In terms of Zr–Y relations, all garnets in the xenoliths of the Nakyn kimberlite field correspond to metasomatized peridotites according to classification (Griffin, 1999b), except for one sample falling in the field of garnets from depleted mantle peridotites (Fig. 6). The majority of type 1 garnets fall in the field of garnets enriched by carbonatite/fluid metasomatism. The same field comprises harzburgitic garnet of diamond association ascribed to type 2 based on the REE distribution pattern. The type 1 garnets were likely formed in two stages. The first stage was responsible for the crystallization of harzburgitic garnets via reaction Opx + Sp = Ol + Grt (MacGregor, 1964). The appearance of forsterite association with garnet, orthopyroxene, and spinel is caused by the transition from spinel to garnet peridotites. It was shown that this reaction is assisted by high LREE/HREE fluid (Agashev et al., 2013; Chepurov et al., 2019). In the MgO–Al2O3–SiO2 system, this reaction is monovariant. It was shown that the field of spinel-bearing association in the CaO–MgO–Al2O3–Cr2O3–SiO2 system is displaced in the high-pressure region proportional to the bulk chromium content (MacGregor, 1970). In the quaternary Cr-bearing system, the equilibrium curve with increasing the number of degrees of freedom is transformed into the four-phase field Grt + Ol + Opx + Sp (Turkin and Sobolev, 2009).

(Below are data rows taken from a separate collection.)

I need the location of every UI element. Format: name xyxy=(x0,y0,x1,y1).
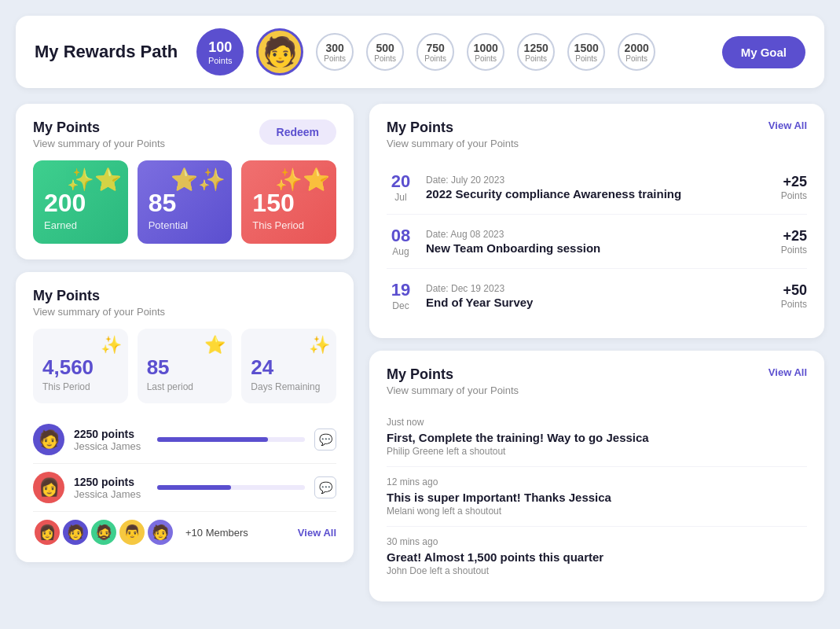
member-avatar-3: 🧔 xyxy=(90,518,118,546)
days-remaining-label: Days Remaining xyxy=(251,381,327,392)
activity-date-line-2: Date: Aug 08 2023 xyxy=(426,229,770,240)
rewards-path-header: My Rewards Path 100 Points 🧑 300 Points … xyxy=(16,16,824,88)
milestone-1250: 1250 Points xyxy=(517,33,555,71)
lb-name-2: Jessica James xyxy=(74,488,148,500)
potential-label: Potential xyxy=(149,219,222,231)
this-period-detail-value: 4,560 xyxy=(42,355,119,380)
member-avatar-4: 👨 xyxy=(118,518,146,546)
activity-name-3: End of Year Survey xyxy=(426,296,770,309)
activity-date-2: 08 Aug xyxy=(387,226,415,257)
member-avatar-5: 🧑 xyxy=(146,518,174,546)
shoutout-time-1: Just now xyxy=(387,417,807,428)
last-period-detail: ⭐ 85 Last period xyxy=(138,329,233,403)
last-period-detail-value: 85 xyxy=(147,355,223,380)
activity-view-all[interactable]: View All xyxy=(768,120,807,131)
shoutout-from-3: John Doe left a shoutout xyxy=(387,565,807,576)
sparkle-icon: ✨ xyxy=(101,335,122,355)
days-remaining-value: 24 xyxy=(251,355,327,380)
activity-row-2: 08 Aug Date: Aug 08 2023 New Team Onboar… xyxy=(387,215,807,269)
activity-date-3: 19 Dec xyxy=(387,280,415,311)
activity-month-1: Jul xyxy=(387,192,415,203)
potential-tile: ⭐✨ 85 Potential xyxy=(138,160,233,244)
shoutout-from-1: Philip Greene left a shoutout xyxy=(387,446,807,457)
potential-value: 85 xyxy=(149,189,222,218)
activity-day-2: 08 xyxy=(387,226,415,246)
members-view-all[interactable]: View All xyxy=(298,527,336,539)
right-column: My Points View summary of your Points Vi… xyxy=(369,104,824,601)
star-icon: ⭐ xyxy=(204,335,226,355)
lb-points-2: 1250 points xyxy=(74,476,148,488)
earned-tile: ✨⭐ 200 Earned xyxy=(33,160,128,244)
shoutouts-subtitle: View summary of your Points xyxy=(387,384,519,396)
lb-name-1: Jessica James xyxy=(74,440,148,452)
shoutout-message-3: Great! Almost 1,500 points this quarter xyxy=(387,550,807,564)
activity-day-3: 19 xyxy=(387,280,415,300)
current-points-value: 100 xyxy=(208,39,232,56)
activity-month-3: Dec xyxy=(387,300,415,311)
lb-points-1: 2250 points xyxy=(74,428,148,440)
points-summary-title: My Points xyxy=(33,120,165,136)
activity-card: My Points View summary of your Points Vi… xyxy=(369,104,824,338)
earned-value: 200 xyxy=(44,189,117,218)
shoutout-message-2: This is super Important! Thanks Jessica xyxy=(387,491,807,504)
activity-pts-val-1: +25 xyxy=(781,174,807,190)
activity-pts-val-3: +50 xyxy=(781,282,807,299)
page-title: My Rewards Path xyxy=(35,42,178,62)
points-tiles: ✨⭐ 200 Earned ⭐✨ 85 Potential ✨⭐ 150 Thi… xyxy=(33,160,336,244)
detail-tiles: ✨ 4,560 This Period ⭐ 85 Last period ✨ 2… xyxy=(33,329,336,403)
points-summary-subtitle: View summary of your Points xyxy=(33,138,165,149)
shoutout-time-2: 12 mins ago xyxy=(387,476,807,487)
sparkle-icon-2: ✨ xyxy=(309,335,330,355)
activity-row-1: 20 Jul Date: July 20 2023 2022 Security … xyxy=(387,160,807,215)
redeem-button[interactable]: Redeem xyxy=(259,120,336,145)
shoutout-message-1: First, Complete the training! Way to go … xyxy=(387,431,807,444)
left-column: My Points View summary of your Points Re… xyxy=(16,104,354,601)
my-goal-button[interactable]: My Goal xyxy=(722,36,805,68)
lb-bar-1 xyxy=(157,437,268,442)
this-period-label: This Period xyxy=(252,219,325,231)
main-grid: My Points View summary of your Points Re… xyxy=(16,104,824,601)
milestone-750: 750 Points xyxy=(416,33,454,71)
points-summary-card: My Points View summary of your Points Re… xyxy=(16,104,354,259)
leaderboard-row-2: 👩 1250 points Jessica James 💬 xyxy=(33,464,336,512)
stars-icon-3: ✨⭐ xyxy=(275,167,330,193)
activity-pts-val-2: +25 xyxy=(781,228,807,245)
chat-icon-1[interactable]: 💬 xyxy=(314,429,336,451)
this-period-value: 150 xyxy=(252,189,325,218)
member-avatar-2: 🧑 xyxy=(61,518,90,546)
shoutout-row-2: 12 mins ago This is super Important! Tha… xyxy=(387,467,807,527)
activity-row-3: 19 Dec Date: Dec 19 2023 End of Year Sur… xyxy=(387,269,807,322)
members-count: +10 Members xyxy=(185,527,248,539)
days-remaining-detail: ✨ 24 Days Remaining xyxy=(241,329,336,403)
shoutout-row-1: Just now First, Complete the training! W… xyxy=(387,407,807,467)
activity-date-1: 20 Jul xyxy=(387,171,415,203)
earned-label: Earned xyxy=(44,219,117,231)
current-points-label: Points xyxy=(208,56,233,65)
stars-icon: ✨⭐ xyxy=(67,167,122,193)
shoutouts-view-all[interactable]: View All xyxy=(768,366,807,378)
activity-date-line-1: Date: July 20 2023 xyxy=(426,175,770,186)
activity-name-1: 2022 Security compliance Awareness train… xyxy=(426,187,770,200)
activity-subtitle: View summary of your Points xyxy=(387,138,519,149)
milestone-2000: 2000 Points xyxy=(618,33,655,71)
activity-day-1: 20 xyxy=(387,171,415,192)
activity-pts-lbl-2: Points xyxy=(781,245,807,256)
shoutout-row-3: 30 mins ago Great! Almost 1,500 points t… xyxy=(387,527,807,586)
last-period-detail-label: Last period xyxy=(147,381,223,392)
current-milestone: 100 Points xyxy=(196,28,244,75)
milestone-300: 300 Points xyxy=(316,33,354,71)
activity-pts-lbl-1: Points xyxy=(781,190,807,201)
shoutout-from-2: Melani wong left a shoutout xyxy=(387,506,807,517)
activity-pts-lbl-3: Points xyxy=(781,299,807,310)
chat-icon-2[interactable]: 💬 xyxy=(314,476,336,498)
lb-avatar-2: 👩 xyxy=(33,472,64,503)
this-period-detail-label: This Period xyxy=(42,381,119,392)
lb-bar-wrap-1 xyxy=(157,437,305,442)
stars-icon-2: ⭐✨ xyxy=(171,167,226,193)
shoutouts-card: My Points View summary of your Points Vi… xyxy=(369,351,824,601)
milestone-1000: 1000 Points xyxy=(467,33,504,71)
points-detail-card: My Points View summary of your Points ✨ … xyxy=(16,272,354,562)
user-avatar: 🧑 xyxy=(256,28,303,75)
lb-avatar-1: 🧑 xyxy=(33,424,64,455)
milestone-500: 500 Points xyxy=(366,33,404,71)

Continuing supply and fractional crystallization of metasomatic agent with formation of garnet and clinopyroxene led to the enrichment of harzburgitic garnets in Са, Y, and HREE (trend 1 in Fig. 6) and finally to the transition of harzburgite into lherzolite. Two type 1 garnets from the Botuoba pipe have the elevated Y content (>12 ppm), which could be caused by subsequent overprinting by silicate metasomatism. Type 2 garnets were likely subjected to the silicate metasomatism and their compositions fall in the corresponding region in the Zr–Y diagram. Silicate metasomatism that produced REE patterns of type 2 garnets likely developed after garnets of initially different compositions: garnets from depleted rocks (trend 2 in Fig. 6) or type 1 garnets that previously experienced carbonatite metasomatism (trend 1). The formation of harzburgitic garnets as well as stages and sequence of their evolution along trend 1 are well consistent with a model of metasomatic evolution of peridotite garnets proposed in (Pokhilenko et al., 2015).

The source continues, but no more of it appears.